Although both Arabica and Robusta coffee is grown in small plots at both mainland Malaysia as well as at Borneo, it's the liberica coffee species which was introduced in 1875 which is dominating about 95% of the total local production, an interesting fact as liberica accounts for less than 2% of total world production.
But with production remaining stable for the past decade at about 160,000 bags - less than 10,000 tons - local government focus as well as international attention has been directed towards Malaysia's main commodities tea, palm oil and natural rubber, of which the country of some 22 million people is one of the world's leading exporters of rubber and palm oil.
"You have a very little local production which I have never seen mentioned in any export statistics, so the assumption is that it's all being consumed locally," said Sherri Johns, president of the WholeCup consultants company.
Johns said the focus of the Malaysian coffee market today is directed much more towards consumption, in line with Asia's other niche producers such as Thailand and the Philippines, where imports in some years have been required in order to meet local demand.
"The coffee shops in Malaysia existed long before the new specialty cafes in Kuala Lumpur because the Chinese have always used them for business meetings. But when the cafes were introduced about five years ago, they represented a new lifestyle for the younger people and they immediately became very popular," she said.

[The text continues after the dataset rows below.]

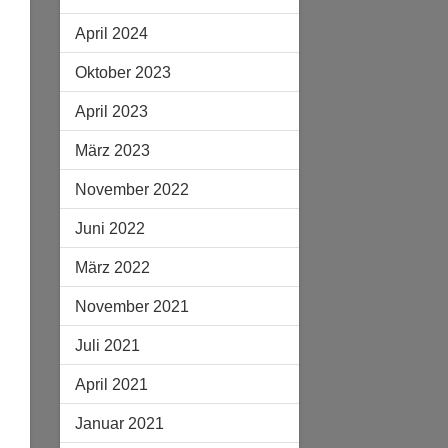
April 2024
Oktober 2023
April 2023
März 2023
November 2022
Juni 2022
März 2022
November 2021
Juli 2021
April 2021
Januar 2021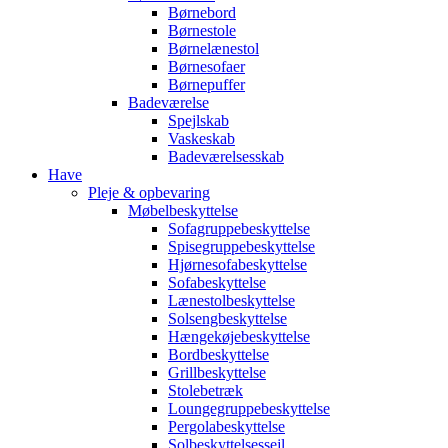
Børnebord
Børnestole
Børnelænestol
Børnesofaer
Børnepuffer
Badeværelse
Spejlskab
Vaskeskab
Badeværelsesskab
Have
Pleje & opbevaring
Møbelbeskyttelse
Sofagruppebeskyttelse
Spisegruppebeskyttelse
Hjørnesofabeskyttelse
Sofabeskyttelse
Lænestolbeskyttelse
Solsengbeskyttelse
Hængekøjebeskyttelse
Bordbeskyttelse
Grillbeskyttelse
Stolebetræk
Loungegruppebeskyttelse
Pergolabeskyttelse
Solbeskyttelsessejl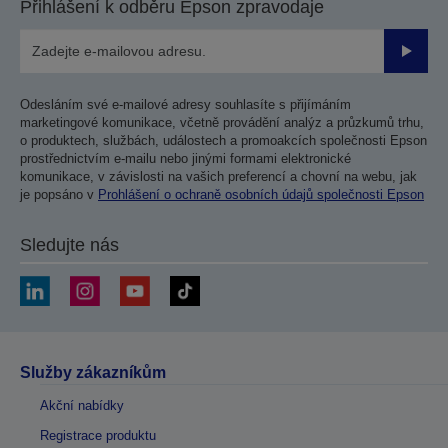
Přihlášení k odběru Epson zpravodaje
Odesla
Odesláním své e-mailové adresy souhlasíte s přijímáním
marketingové komunikace, včetně provádění analýz a průzkumů trhu,
o produktech, službách, událostech a promoakcích společnosti Epson
prostřednictvím e-mailu nebo jinými formami elektronické
komunikace, v závislosti na vašich preferencí a chovní na webu, jak
je popsáno v
Prohlášení o ochraně osobních údajů společnosti Epson
Sledujte nás
Služby zákazníkům
Akční nabídky
Registrace produktu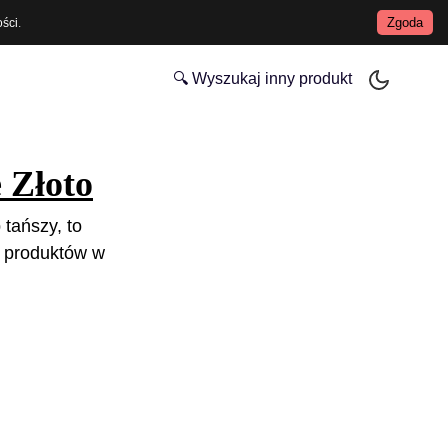
Zgoda
ości
.
🔍 Wyszukaj inny produkt
 Złoto
 tańszy, to
 produktów w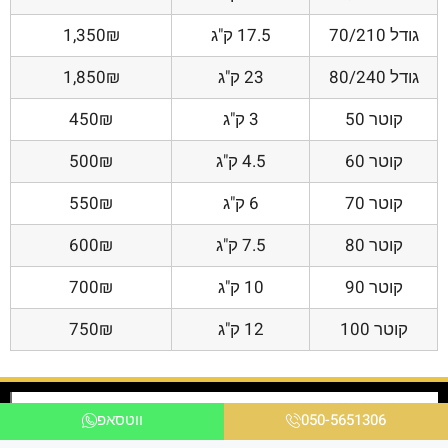
גודל 70/210
17.5 ק"ג
1,350₪
גודל 80/240
23 ק"ג
1,850₪
קוטר 50
3 ק"ג
450₪
קוטר 60
4.5 ק"ג
500₪
קוטר 70
6 ק"ג
550₪
קוטר 80
7.5 ק"ג
600₪
קוטר 90
10 ק"ג
700₪
קוטר 100
12 ק"ג
750₪
050-5651306
ווטסאפ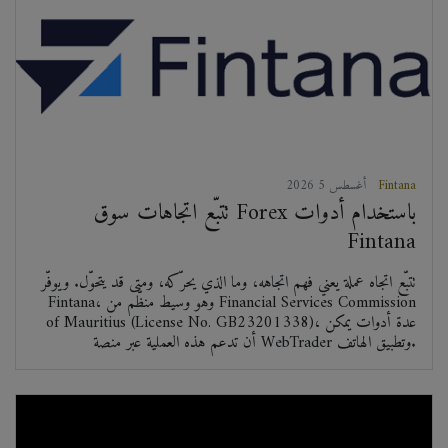
Fintana
2026 أغسطس 5
تتبّع اتجاهات سوق Forex باستخدام أدوات
Fintana
تتبّع اتجاه عملة يعني فهم اتجاهه، وما الذي يحرّكه، ومتى قد يتحوّل. ويوفّر
Fintana، وهو وسيط منظّم من Financial Services Commission
of Mauritius (License No. GB23201338)، عدة أدوات يمكن
أن تدعم هذه العملية عبر منصة WebTrader وتطبيق الهاتف.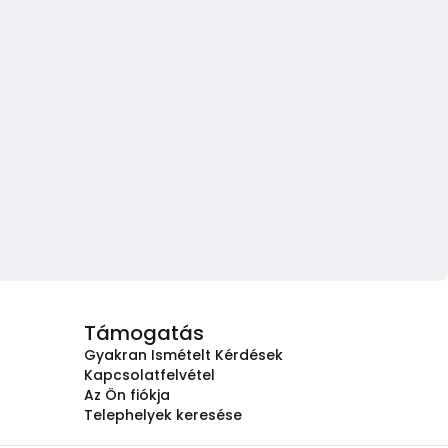
Támogatás
Gyakran Ismételt Kérdések
Kapcsolatfelvétel
Az Ön fiókja
Telephelyek keresése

From 1995 when Johns first started traveling to Malaysia as a consultant for a local business group to help set up the first specialty coffee shop "Star Hill" in Kuala Lumpur in 1997, the number of coffee shops today has doubled five times.

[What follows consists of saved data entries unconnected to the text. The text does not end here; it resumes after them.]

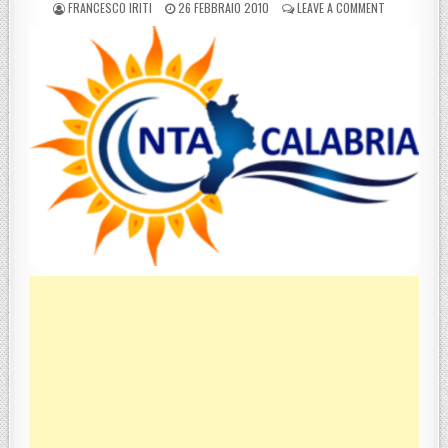
POSTED BY
POSTED ON
ON SIDERNO 
FRANCESCO IRITI
26 FEBBRAIO 2010
LEAVE A COMMENT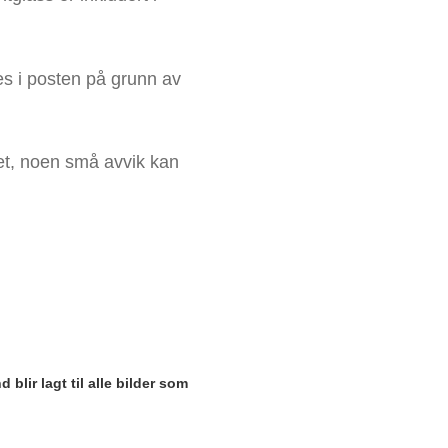
es i posten på grunn av
met, noen små avvik kan
blir lagt til alle bilder som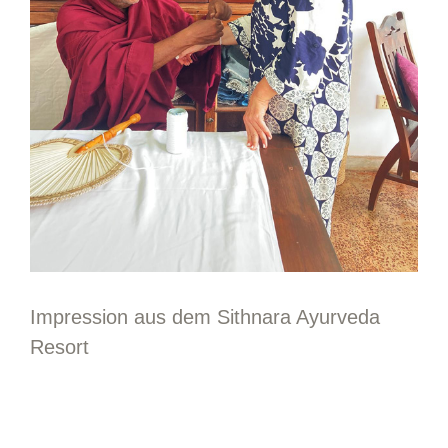
Impression aus dem Sithnara Ayurveda
Resort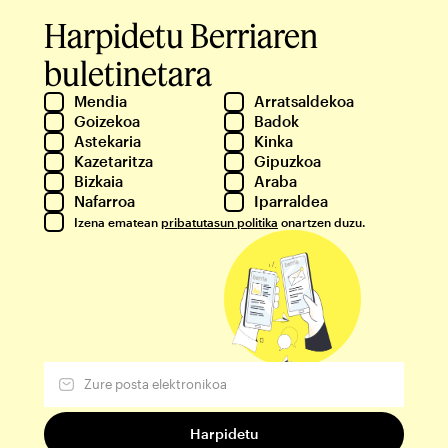
Harpidetu Berriaren
buletinetara
Mendia
Arratsaldekoa
Goizekoa
Badok
Astekaria
Kinka
Kazetaritza
Gipuzkoa
Bizkaia
Araba
Nafarroa
Iparraldea
Izena ematean
pribatutasun politika
onartzen duzu.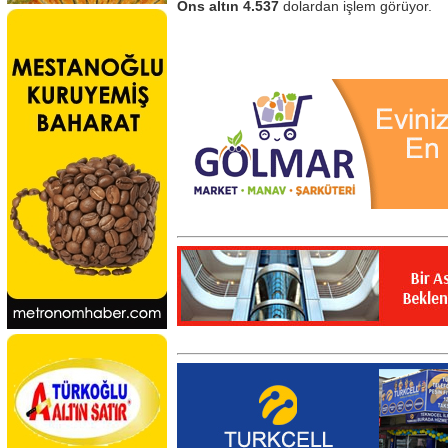
Ons altın 4.537
dolardan işlem görüyor.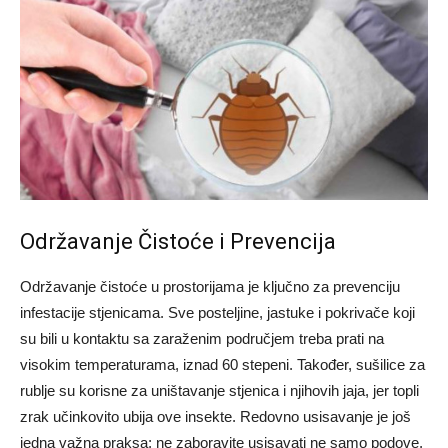
Održavanje Čistoće i Prevencija
Održavanje čistoće u prostorijama je ključno za prevenciju
infestacije stjenicama. Sve posteljine, jastuke i pokrivače koji
su bili u kontaktu sa zaraženim područjem treba prati na
visokim temperaturama, iznad 60 stepeni. Također, sušilice za
rublje su korisne za uništavanje stjenica i njihovih jaja, jer topli
zrak učinkovito ubija ove insekte.
Redovno usisavanje je još
jedna važna praksa; ne zaboravite usisavati ne samo podove,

Few official statistics exist on the actual number of coffee shops and even less data is available on the level of per capita consumption in Malaysia.

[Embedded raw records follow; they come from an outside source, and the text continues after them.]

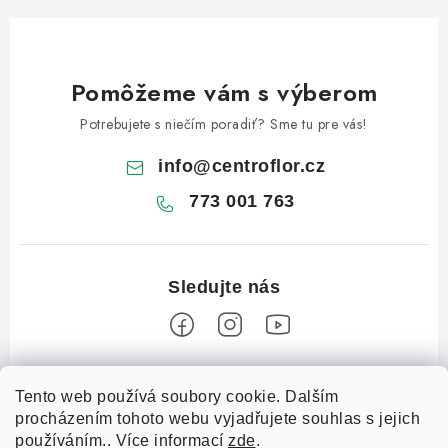
Pomôžeme vám s výberom
Potrebujete s niečím poradiť? Sme tu pre vás!
info
@
centroflor.cz
773 001 763
Z
Tento web používá soubory cookie. Dalším
á
procházením tohoto webu vyjadřujete souhlas s jejich
Informace pro vás
p
používáním.. Více informací
zde
.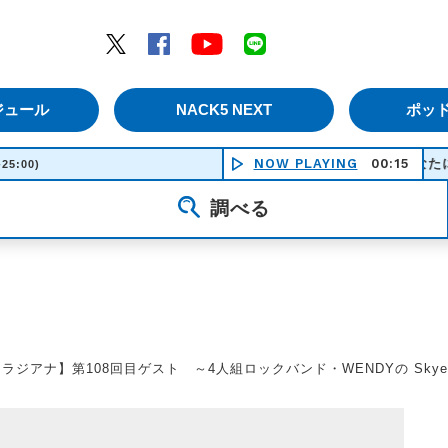
エムナックファイブ）
Twitter
Facebook
YouTube
LINE
ジュール
NACK5 NEXT
ポッ
NOW PLAYING
また、あなたに恋焦がれてい
00:15
-25:00)
調べる
ラジアナ】第108回目ゲスト ～4人組ロックバンド・WENDYの Skye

But Johns estimates that following the launch of the first "Star Hill" cafe in 1997 by the Kuala Lumpur-based San Francisco Coffee chain, today's number has grown to more than 60 shops across Malaysia, including 18 shops run alone by San Francisco Coffee, while the reminder is operated mostly by the Starbucks Coffee Company, Gloria Jean's, and the Coffee Bean & Tea Leaf.
"I think the market will grow even faster than what we have seen now, the potential is there for the current market to double within the next five years as more and more global players are entering the market," she said.
As no official emphasis have been put on improving the quality of the local production in Malaysia's coffee industry, few beans have reached the specialty coffee shops and traditional Chinese coffee houses in the urban areas yet.
"With palm oil, rubber, sugar, tea and tin all being much more important exports in Malaysia, well if you have rich land that's what it's used for, and coffee get the rest. I don't think they have the resources or knowledge to go into quality production," said Johns.
Well, at least not until now. But with specialty coffee booming in the local domestic market, especially in the bustling capital of Kuala Lumpur with a sizable well educated and economically well of middle class, industry analysts agree that the best potential for Malaysia's local coffee production is seen remaining in the local market.
With improvements in quality at the local farm and processing level and increased marketing efforts, many Malaysians as well as visiting tourists could develop a fancy for trying their own home-grown beans over the years to come, and this may in turn lead to some small lots of Malaysian beans one day reaching the specialty markets of the U.S., Europe and Japan.